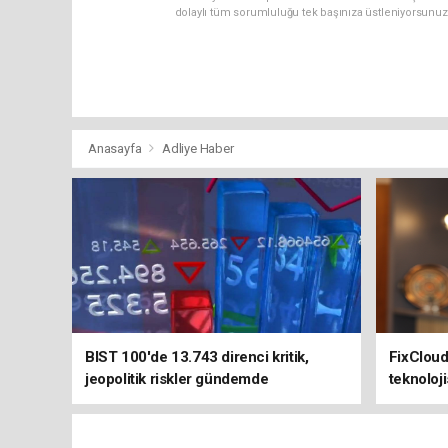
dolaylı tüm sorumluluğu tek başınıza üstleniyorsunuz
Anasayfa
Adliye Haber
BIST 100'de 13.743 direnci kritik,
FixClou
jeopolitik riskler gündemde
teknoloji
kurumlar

--

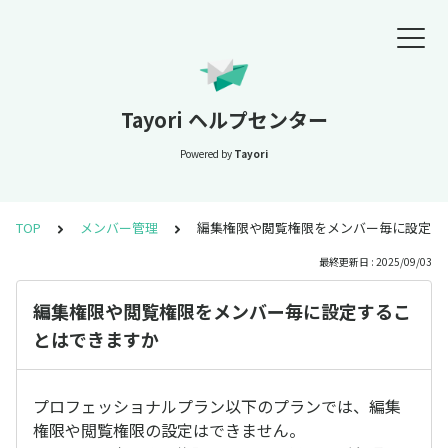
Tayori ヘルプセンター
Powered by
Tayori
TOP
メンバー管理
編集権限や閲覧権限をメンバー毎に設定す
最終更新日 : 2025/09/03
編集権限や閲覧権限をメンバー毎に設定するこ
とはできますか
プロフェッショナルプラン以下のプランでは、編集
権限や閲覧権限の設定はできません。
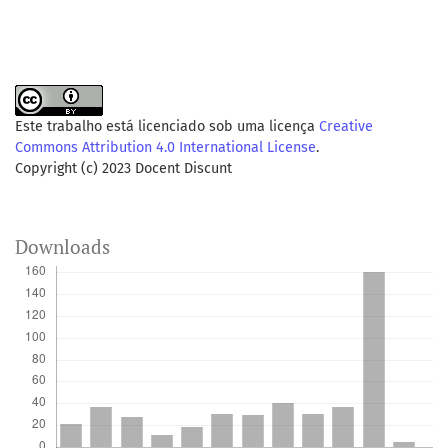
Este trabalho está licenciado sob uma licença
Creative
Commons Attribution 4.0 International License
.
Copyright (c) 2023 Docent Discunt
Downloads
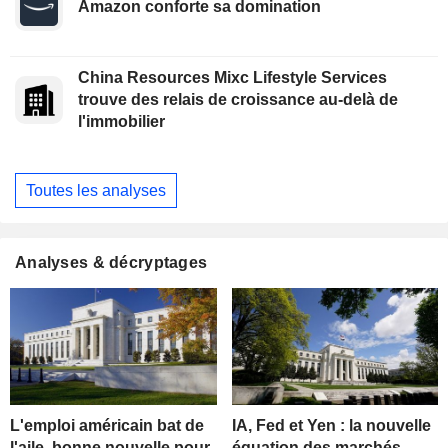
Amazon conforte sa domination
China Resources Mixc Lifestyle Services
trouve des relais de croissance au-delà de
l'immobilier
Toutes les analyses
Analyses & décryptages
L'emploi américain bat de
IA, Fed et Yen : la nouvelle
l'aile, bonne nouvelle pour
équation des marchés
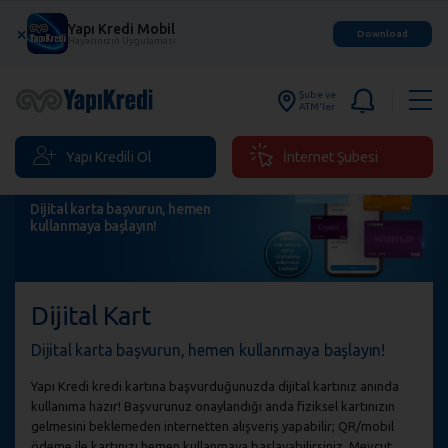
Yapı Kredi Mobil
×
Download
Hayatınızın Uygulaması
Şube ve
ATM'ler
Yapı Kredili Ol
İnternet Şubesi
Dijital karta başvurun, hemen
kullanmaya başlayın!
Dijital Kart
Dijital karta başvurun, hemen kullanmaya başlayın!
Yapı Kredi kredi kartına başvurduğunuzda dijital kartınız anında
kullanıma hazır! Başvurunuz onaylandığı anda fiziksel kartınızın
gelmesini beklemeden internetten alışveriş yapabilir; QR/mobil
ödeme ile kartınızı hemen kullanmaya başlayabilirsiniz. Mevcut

* * *

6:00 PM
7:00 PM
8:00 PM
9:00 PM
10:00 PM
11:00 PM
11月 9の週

AIM OF THE EXERCISE = Out of the listing above, reproduce exactly the lines from the one with "Yapı Kredi Mobil" up to and including the one with "ödeme ile kartınızı".

OUTPUT OF THE TASK =
Yapı Kredi Mobil
×
Download
Hayatınızın Uygulaması
Şube ve
ATM'ler
Yapı Kredili Ol
İnternet Şubesi
Dijital karta başvurun, hemen
kullanmaya başlayın!
Dijital Kart
Dijital karta başvurun, hemen kullanmaya başlayın!
Yapı Kredi kredi kartına başvurduğunuzda dijital kartınız anında
kullanıma hazır! Başvurunuz onaylandığı anda fiziksel kartınızın
gelmesini beklemeden internetten alışveriş yapabilir; QR/mobil
ödeme ile kartınızı hemen kullanmaya başlayabilirsiniz. Mevcut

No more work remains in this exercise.